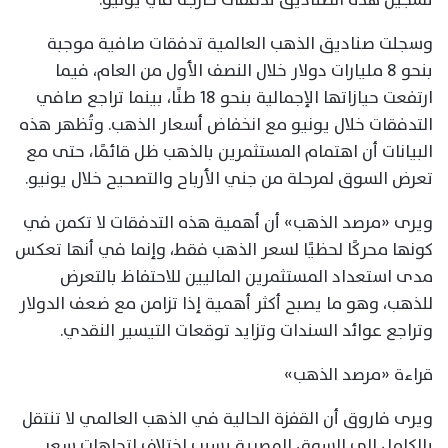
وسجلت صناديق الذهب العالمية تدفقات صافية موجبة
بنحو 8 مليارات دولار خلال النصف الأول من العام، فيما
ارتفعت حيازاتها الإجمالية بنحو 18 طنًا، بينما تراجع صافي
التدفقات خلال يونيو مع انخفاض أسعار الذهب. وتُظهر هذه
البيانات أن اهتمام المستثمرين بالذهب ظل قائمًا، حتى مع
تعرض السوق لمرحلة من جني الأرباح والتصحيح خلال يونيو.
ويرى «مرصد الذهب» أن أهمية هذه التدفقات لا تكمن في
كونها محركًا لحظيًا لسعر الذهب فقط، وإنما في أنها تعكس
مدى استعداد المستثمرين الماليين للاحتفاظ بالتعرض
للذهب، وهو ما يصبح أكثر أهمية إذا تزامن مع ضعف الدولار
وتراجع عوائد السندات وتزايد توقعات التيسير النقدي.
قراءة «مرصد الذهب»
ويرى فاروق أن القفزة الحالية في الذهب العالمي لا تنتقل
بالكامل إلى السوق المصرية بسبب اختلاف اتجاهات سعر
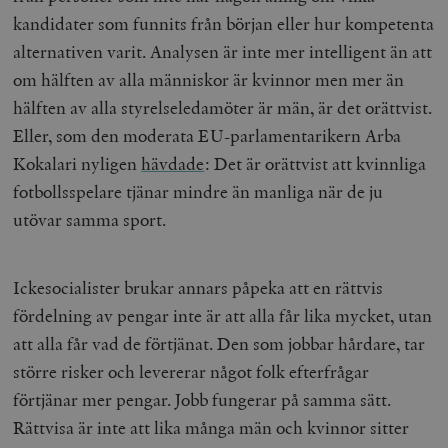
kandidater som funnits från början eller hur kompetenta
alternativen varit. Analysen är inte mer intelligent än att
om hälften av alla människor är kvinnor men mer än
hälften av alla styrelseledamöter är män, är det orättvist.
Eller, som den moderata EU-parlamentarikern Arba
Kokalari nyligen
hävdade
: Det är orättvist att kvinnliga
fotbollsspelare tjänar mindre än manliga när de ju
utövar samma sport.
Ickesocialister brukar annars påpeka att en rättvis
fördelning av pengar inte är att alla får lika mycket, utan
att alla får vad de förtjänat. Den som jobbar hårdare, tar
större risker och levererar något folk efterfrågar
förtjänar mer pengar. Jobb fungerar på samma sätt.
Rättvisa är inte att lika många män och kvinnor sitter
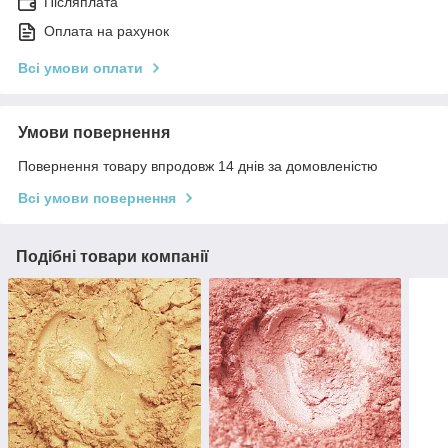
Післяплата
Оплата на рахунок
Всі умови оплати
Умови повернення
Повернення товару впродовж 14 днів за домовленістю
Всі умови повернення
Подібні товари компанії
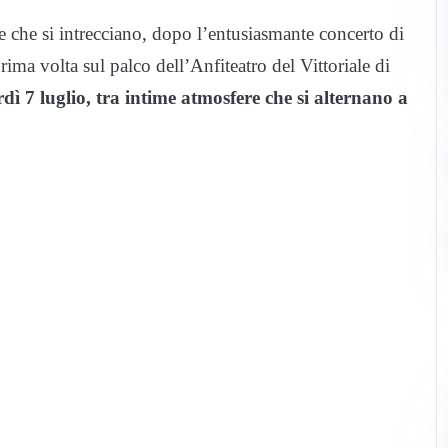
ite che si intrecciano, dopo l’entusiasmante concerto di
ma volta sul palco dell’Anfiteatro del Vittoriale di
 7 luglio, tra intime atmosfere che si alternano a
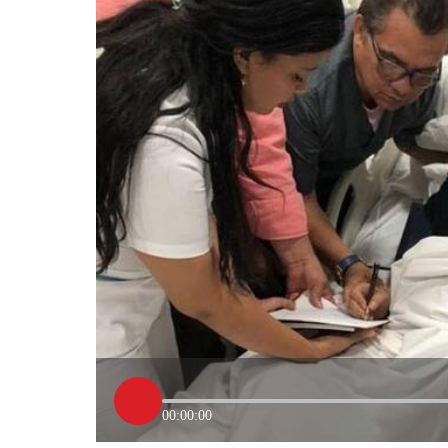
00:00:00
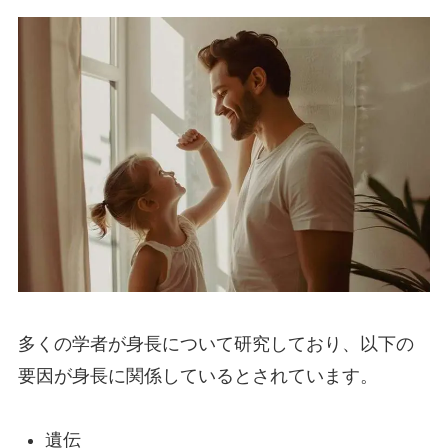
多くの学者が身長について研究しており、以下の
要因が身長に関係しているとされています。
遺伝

• • • • •

# EXERCISE INSTRUCTIONS:
Copy out every entry above word for word; omit the images.

# SOLUTION FOR THIS EXERCISE:
وسجلت صناديق الذهب العالمية تدفقات صافية موجبة
بنحو 8 مليارات دولار خلال النصف الأول من العام، فيما
ارتفعت حيازاتها الإجمالية بنحو 18 طنًا، بينما تراجع صافي
التدفقات خلال يونيو مع انخفاض أسعار الذهب. وتُظهر هذه
البيانات أن اهتمام المستثمرين بالذهب ظل قائمًا، حتى مع
تعرض السوق لمرحلة من جني الأرباح والتصحيح خلال يونيو.
ويرى «مرصد الذهب» أن أهمية هذه التدفقات لا تكمن في
كونها محركًا لحظيًا لسعر الذهب فقط، وإنما في أنها تعكس
مدى استعداد المستثمرين الماليين للاحتفاظ بالتعرض
للذهب، وهو ما يصبح أكثر أهمية إذا تزامن مع ضعف الدولار
وتراجع عوائد السندات وتزايد توقعات التيسير النقدي.
قراءة «مرصد الذهب»
ويرى فاروق أن القفزة الحالية في الذهب العالمي لا تنتقل
بالكامل إلى السوق المصرية بسبب اختلاف اتجاهات سعر
kandidater som funnits från början eller hur kompetenta
alternativen varit. Analysen är inte mer intelligent än att
om hälften av alla människor är kvinnor men mer än
hälften av alla styrelseledamöter är män, är det orättvist.
Eller, som den moderata EU-parlamentarikern Arba
Kokalari nyligen
hävdade
: Det är orättvist att kvinnliga
fotbollsspelare tjänar mindre än manliga när de ju
utövar samma sport.
Ickesocialister brukar annars påpeka att en rättvis
fördelning av pengar inte är att alla får lika mycket, utan
att alla får vad de förtjänat. Den som jobbar hårdare, tar
större risker och levererar något folk efterfrågar
förtjänar mer pengar. Jobb fungerar på samma sätt.
Rättvisa är inte att lika många män och kvinnor sitter
Післяплата
Оплата на рахунок
Всі умови оплати
Умови повернення
Повернення товару впродовж 14 днів за домовленістю
Всі умови повернення
Подібні товари компанії
ite che si intrecciano, dopo l’entusiasmante concerto di
ma volta sul palco dell’Anfiteatro del Vittoriale di
 7 luglio, tra intime atmosfere che si alternano a
00:00:00
多くの学者が身長について研究しており、以下の
要因が身長に関係しているとされています。
遺伝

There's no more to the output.